Tri-Star paid Toho all this money for the rights to Godzilla–and the movie, made 16 years ago, cost nearly as much as the new one, and again spent a staggering amount on advertising–but then didn’t appear to think that audiences really cared if they got a Godzilla movie or not. I will never understand that sort of thinking. So rather than trying to get somebody who would make the best Godzilla movie possible, as the new people sought to do, they went the (supposedly) safe route and worked to hire people who had made successful movies before.

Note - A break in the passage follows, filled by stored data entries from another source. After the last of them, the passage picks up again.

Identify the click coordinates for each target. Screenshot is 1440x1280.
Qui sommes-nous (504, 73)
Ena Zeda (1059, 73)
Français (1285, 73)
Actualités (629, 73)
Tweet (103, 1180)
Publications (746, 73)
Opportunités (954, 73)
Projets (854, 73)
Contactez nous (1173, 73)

This despite the fact that Dean and Emmerich repeatedly turned down the assignment, and publicly talked about their disdain for the character’s “cheese factor.” This from the guys who made Independence Day. Eventually Tri-Star threw enough money at the guys that they took the job, and then basically had to leave them completely in charge.
And so the guys made a Godzilla movie that had basically nothing to do with the things that define Godzilla. Hell, they didn’t even want him to have any sort of atomic breath weapon, again presumably because it was ‘cheesy’. (Like Superman flying, I guess.) If you look close at the few times their ‘Godzilla’ shoots flames, he’s simply blowing stuff, and they overlaid flames later when they finally figured out that audiences actually expected and wanted to see ‘Godzilla’ use the thing that is most associated with Godzilla.
For all that, IF you didn’t call it Godzilla and then cut out the atrocious 40 minutes having to do with the
velociraptors baby godzillas, the movie would have been 90 minutes of passable fun. Although there still would have been major problems with it, such as sporting the single worst female lead performance ever in a major motion picture.
Emmerich will probably try to fob things off by saying Gareth Edwards had access to better special effects or something. But the fact is, Dean and Emmerich made a spectacularly misjudged and overall sort of shit movie, and Gareth Edwards didn’t.
Oh, and Edwards also made a Godzilla movie. So he had that going for him.